Problem description:
Before writing anything, find the line that contains "Wholesale Slippers", then retype the entries below exactly from their first line through that one, without pictures.

Supplied material:
● ● ●

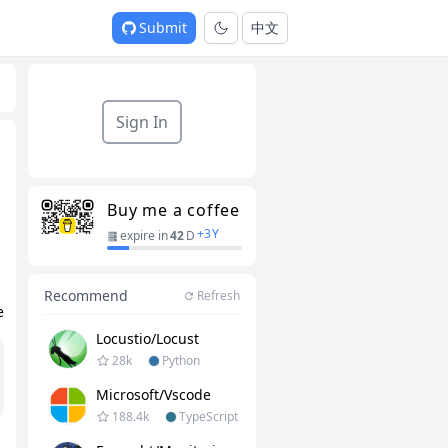
Submit
中文
Sign In
Buy me a coffee
+
3
Y
expire in
42
D
Recommend
Refresh
e
Locustio/locust
28k
Python
Microsoft/vscode
188.4k
TypeScript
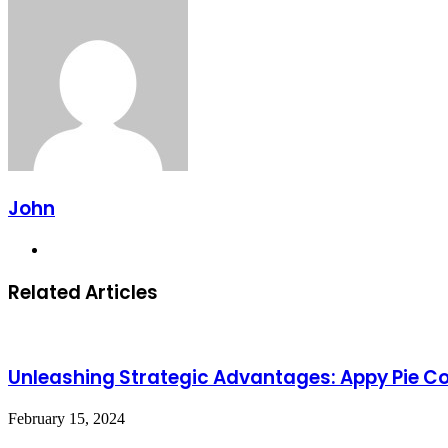
John
Website
Related Articles
Unleashing Strategic Advantages: Appy Pie C
February 15, 2024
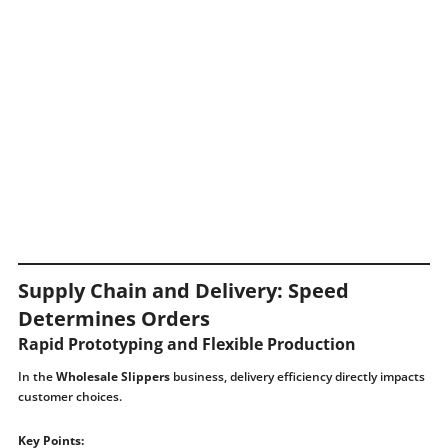
Supply Chain and Delivery: Speed ​​
Determines Orders
Rapid Prototyping and Flexible Production
In the
Wholesale Slippers
business, delivery efficiency directly impacts
customer choices.
Key Points:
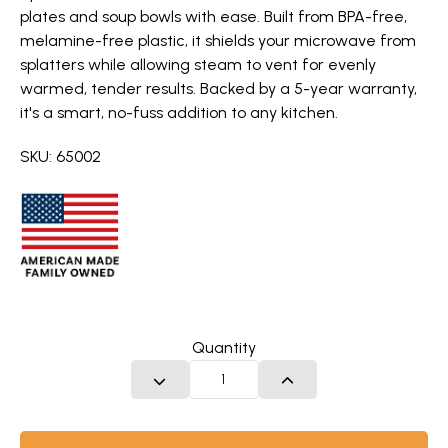
plates and soup bowls with ease. Built from BPA-free,
melamine-free plastic, it shields your microwave from
splatters while allowing steam to vent for evenly
warmed, tender results. Backed by a 5-year warranty,
it's a smart, no-fuss addition to any kitchen.
SKU: 65002
Quantity
DECREASE QUANTITY
INCREASE QUANTITY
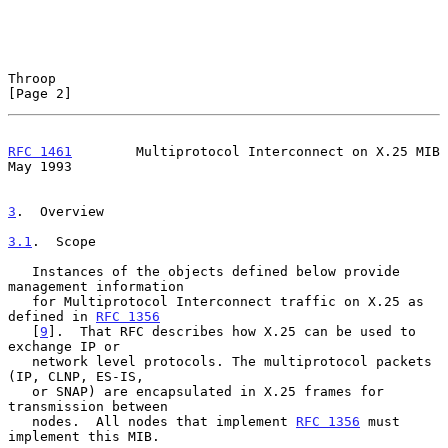
Throop                                                          
[Page 2]
RFC 1461
        Multiprotocol Interconnect on X.25 MIB          
May 1993
3
.  Overview
3.1
.  Scope
   Instances of the objects defined below provide 
management information

   for Multiprotocol Interconnect traffic on X.25 as 
defined in 
RFC 1356
   [
9
].  That RFC describes how X.25 can be used to 
exchange IP or

   network level protocols. The multiprotocol packets 
(IP, CLNP, ES-IS,

   or SNAP) are encapsulated in X.25 frames for 
transmission between

   nodes.  All nodes that implement 
RFC 1356
 must 
implement this MIB.
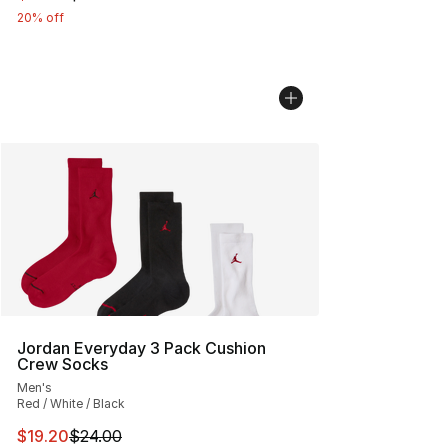
20% off
Jordan Everyday 3 Pack Cushion
Crew Socks
Men's
Red / White / Black
This item is on sale. Price dropped from $24.00 to $19.
$19.20
$24.00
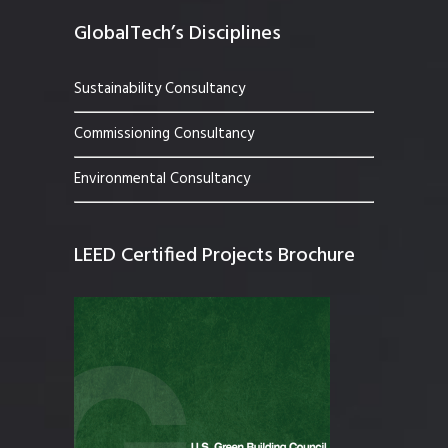
GlobalTech’s Disciplines
Sustainability Consultancy
Commissioning Consultancy
Environmental Consultancy
LEED Certified Projects Brochure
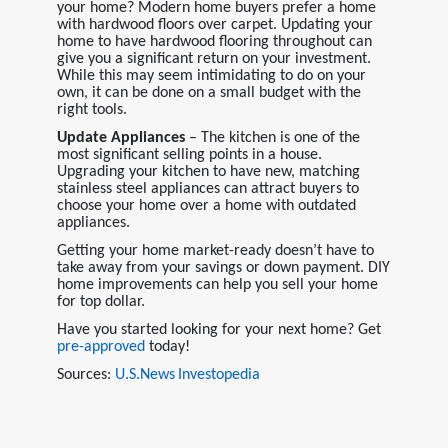
your home? Modern home buyers prefer a home
with hardwood floors over carpet. Updating your
home to have hardwood flooring throughout can
give you a significant return on your investment.
While this may seem intimidating to do on your
own, it can be done on a small budget with the
right tools.
Update Appliances
– The kitchen is one of the
most significant selling points in a house.
Upgrading your kitchen to have new, matching
stainless steel appliances can attract buyers to
choose your home over a home with outdated
appliances.
Getting your home market-ready doesn’t have to
take away from your savings or down payment. DIY
home improvements can help you sell your home
for top dollar.
Have you started looking for your next home? Get
pre-approved
today!
Sources:
U.S.News
Investopedia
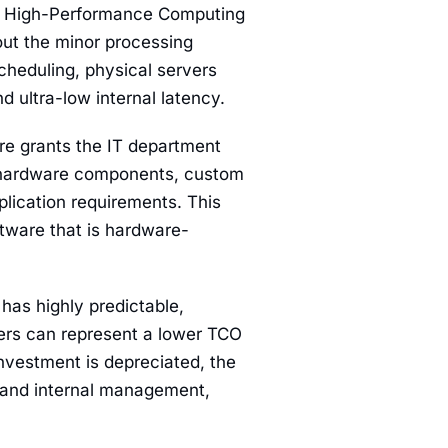
nd High-Performance Computing
out the minor processing
cheduling, physical servers
 ultra-low internal latency.
e grants the IT department
ic hardware components, custom
plication requirements. This
ftware that is hardware-
 has highly predictable,
vers can represent a lower TCO
nvestment is depreciated, the
, and internal management,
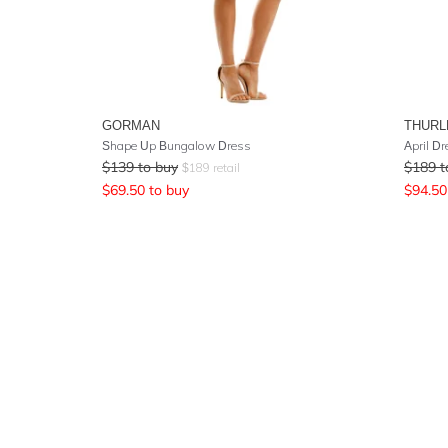
GORMAN
THURL
Shape Up Bungalow Dress
April D
$
139
to buy
$
189
t
$
189
retail
$
69.50
to buy
$
94.50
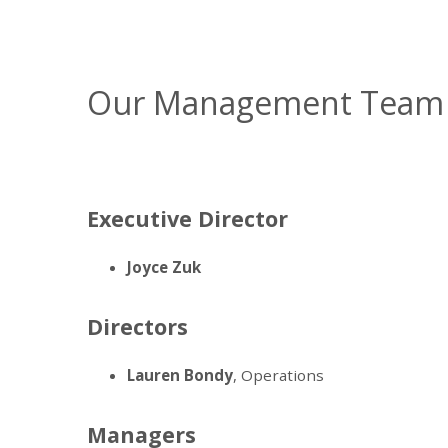
Our Management Team
Executive Director
Joyce Zuk
Directors
Lauren Bondy
, Operations
Managers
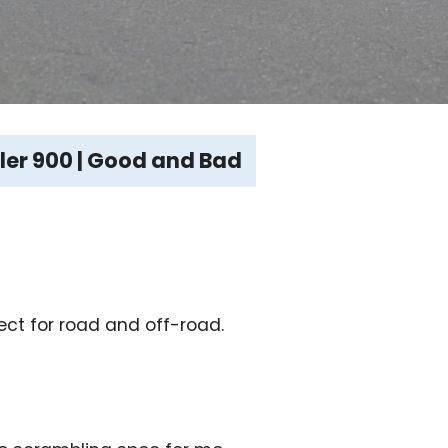
er 900 | Good and Bad
ect for road and off-road.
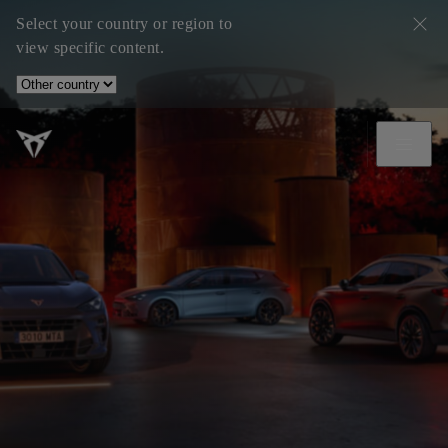
Select your country or region to
view specific content.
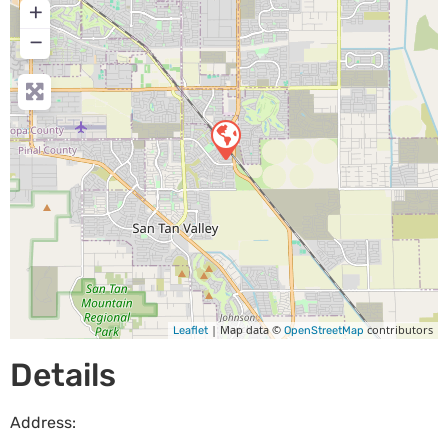
+
−
| Map data ©
contributors
Leaflet
OpenStreetMap
Details
Address:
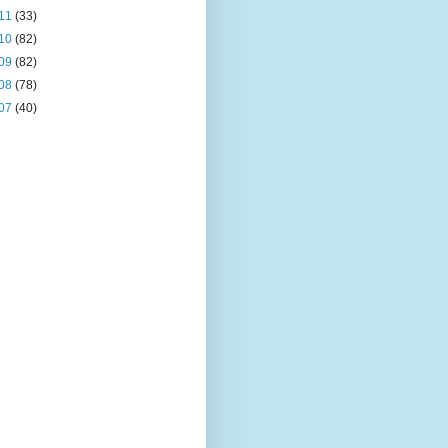
11
(33)
10
(82)
09
(82)
08
(78)
07
(40)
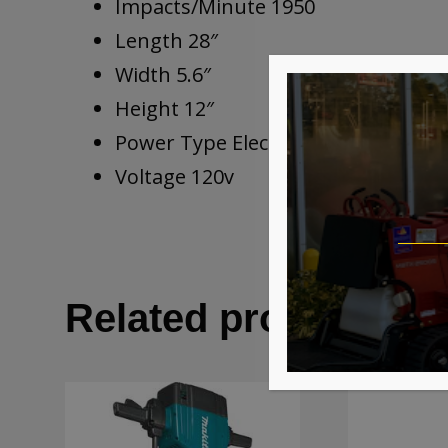
Impacts/Minute 1950
Length 28″
Width 5.6″
Height 12″
Power Type Electric
Voltage 120v
Related products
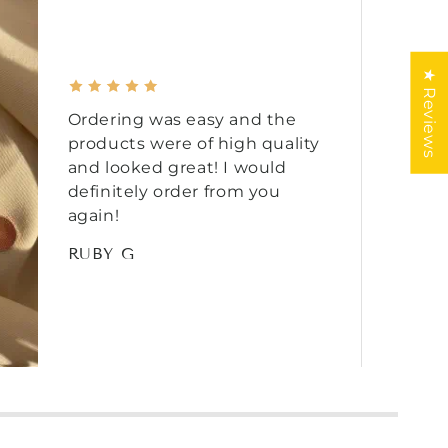
★ Reviews
Ordering was easy and the
products were of high quality
and looked great! I would
definitely order from you
again!
RUBY G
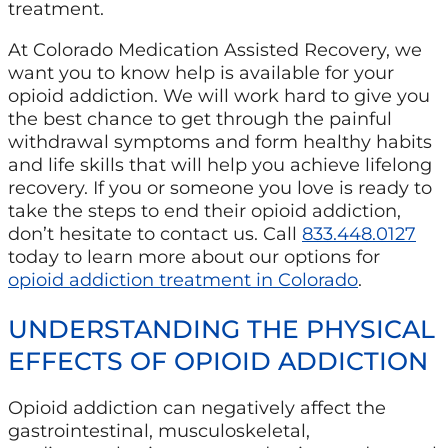
treatment.
At Colorado Medication Assisted Recovery, we
want you to know help is available for your
opioid addiction. We will work hard to give you
the best chance to get through the painful
withdrawal symptoms and form healthy habits
and life skills that will help you achieve lifelong
recovery. If you or someone you love is ready to
take the steps to end their opioid addiction,
don’t hesitate to contact us. Call
833.448.0127
today to learn more about our options for
opioid addiction treatment in Colorado
.
UNDERSTANDING THE PHYSICAL
EFFECTS OF OPIOID ADDICTION
Opioid addiction can negatively affect the
gastrointestinal, musculoskeletal,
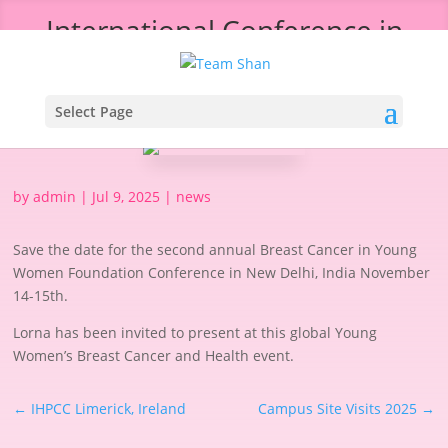
International Conference in
New Delhi, India
Select Page
by
admin
|
Jul 9, 2025
|
news
Save the date for the second annual Breast Cancer in Young
Women Foundation Conference in New Delhi, India November
14-15th.
Lorna has been invited to present at this global Young
Women’s Breast Cancer and Health event.
←
IHPCC Limerick, Ireland
Campus Site Visits 2025
→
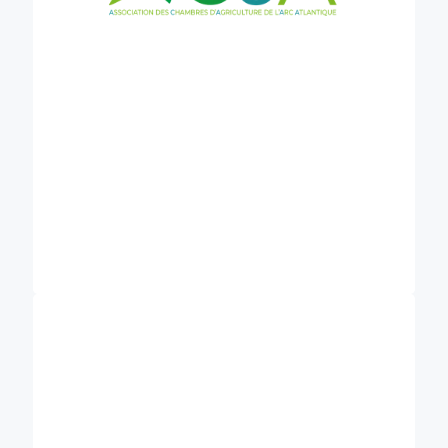
, established in
University of Greifswald (UG)
1456 in Germany, is a pioneering institution
renowned for its expertise in peatland research.
Notably, the Institute for Botany and Landscape
Ecology houses the Peatland Studies and
Palaeoecology working group, driving innovative
research in the fields of peatland ecology,
hydrology, and soil carbon fluxes. With a
commitment to sustainable peatland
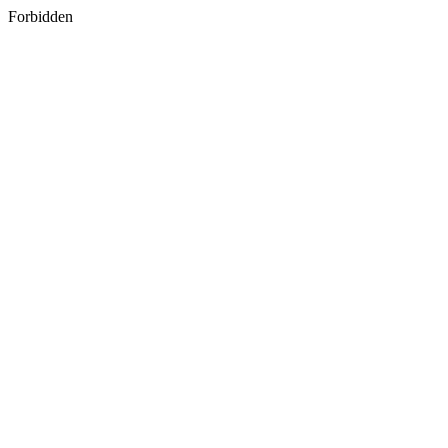
Forbidden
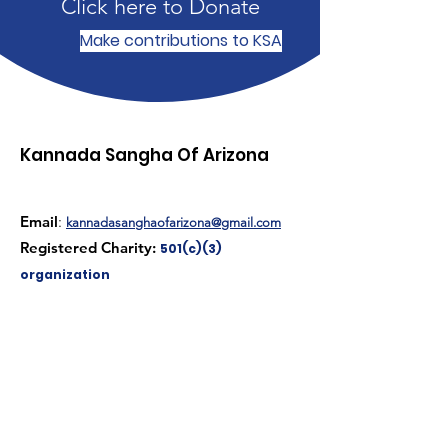
Click here to Donate
Make contributions to KSA
Kannada Sangha Of Arizona
Email
:
kannadasanghaofarizona@gmail.com
Registered Charity:
501(c)(3)
organization
Get Monthly Updates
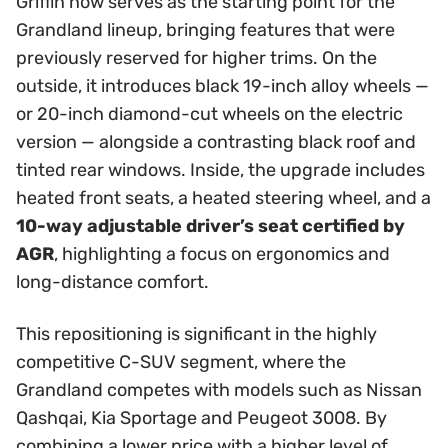
Griffin now serves as the starting point for the
Grandland lineup, bringing features that were
previously reserved for higher trims. On the
outside, it introduces black 19-inch alloy wheels —
or 20-inch diamond-cut wheels on the electric
version — alongside a contrasting black roof and
tinted rear windows. Inside, the upgrade includes
heated front seats, a heated steering wheel, and a
10-way adjustable driver’s seat certified by
AGR
, highlighting a focus on ergonomics and
long-distance comfort.
This repositioning is significant in the highly
competitive C-SUV segment, where the
Grandland competes with models such as Nissan
Qashqai, Kia Sportage and Peugeot 3008. By
combining a lower price with a higher level of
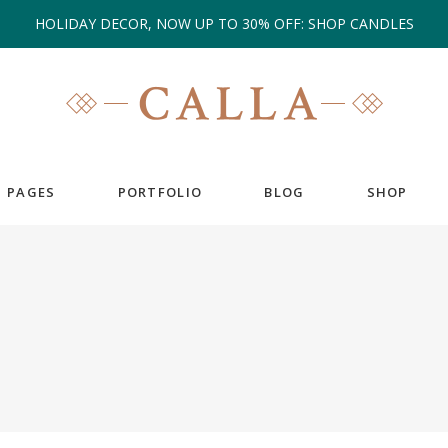
HOLIDAY DECOR, NOW UP TO 30% OFF: SHOP CANDLES
PAGES
PORTFOLIO
BLOG
SHOP
EAM
COUNTERS
ESTIMONIALS
COUNTDOWN
IENT CAROUSEL
GOOGLE MAPS
ANNER
PIE CHARTS
RTFOLIO LIST
PROGRESS BAR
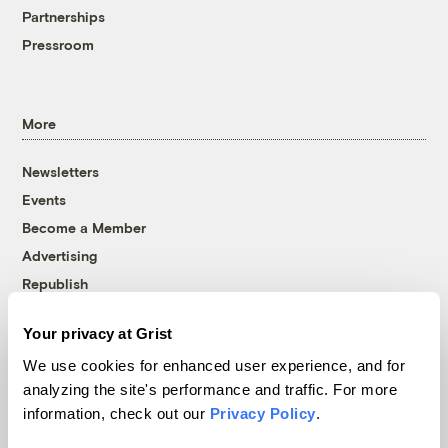
Partnerships
Pressroom
More
Newsletters
Events
Become a Member
Advertising
Republish
Accessibility
Your privacy at Grist
Follow us on Facebook
Follow us on Twitter
Follow us on Instagram
Follow us on YouTube
Follow us on Bluesky
We use cookies for enhanced user experience, and for
analyzing the site's performance and traffic. For more
© 1999-2026 Grist Magazine, Inc. All rights reserved.
information, check out our
Privacy Policy
.
Grist is powered by
WordPress VIP
.
Terms of Use
|
Privacy Policy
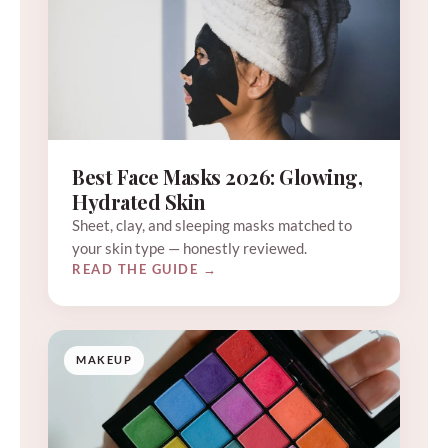
Best Face Masks 2026: Glowing,
Hydrated Skin
Sheet, clay, and sleeping masks matched to
your skin type — honestly reviewed.
READ THE GUIDE →
MAKEUP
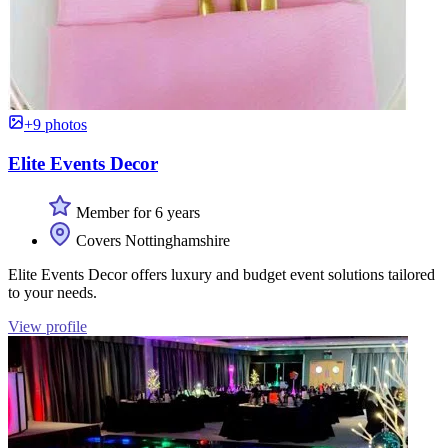
+9 photos
Elite Events Decor
Member for 6 years
Covers Nottinghamshire
Elite Events Decor offers luxury and budget event solutions tailored
to your needs.
View profile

● ● ●

Answer to the problem:
Submit
中文
Sign In
Buy me a coffee
+
3
Y
expire in
42
D
Recommend
Refresh
e
Locustio/locust
28k
Python
Microsoft/vscode
188.4k
TypeScript
John
Website
Related Articles
Unleashing Strategic Advantages: Appy Pie C
February 15, 2024
Supply Chain and Delivery: Speed ​​
Determines Orders
Rapid Prototyping and Flexible Production
In the
Wholesale Slippers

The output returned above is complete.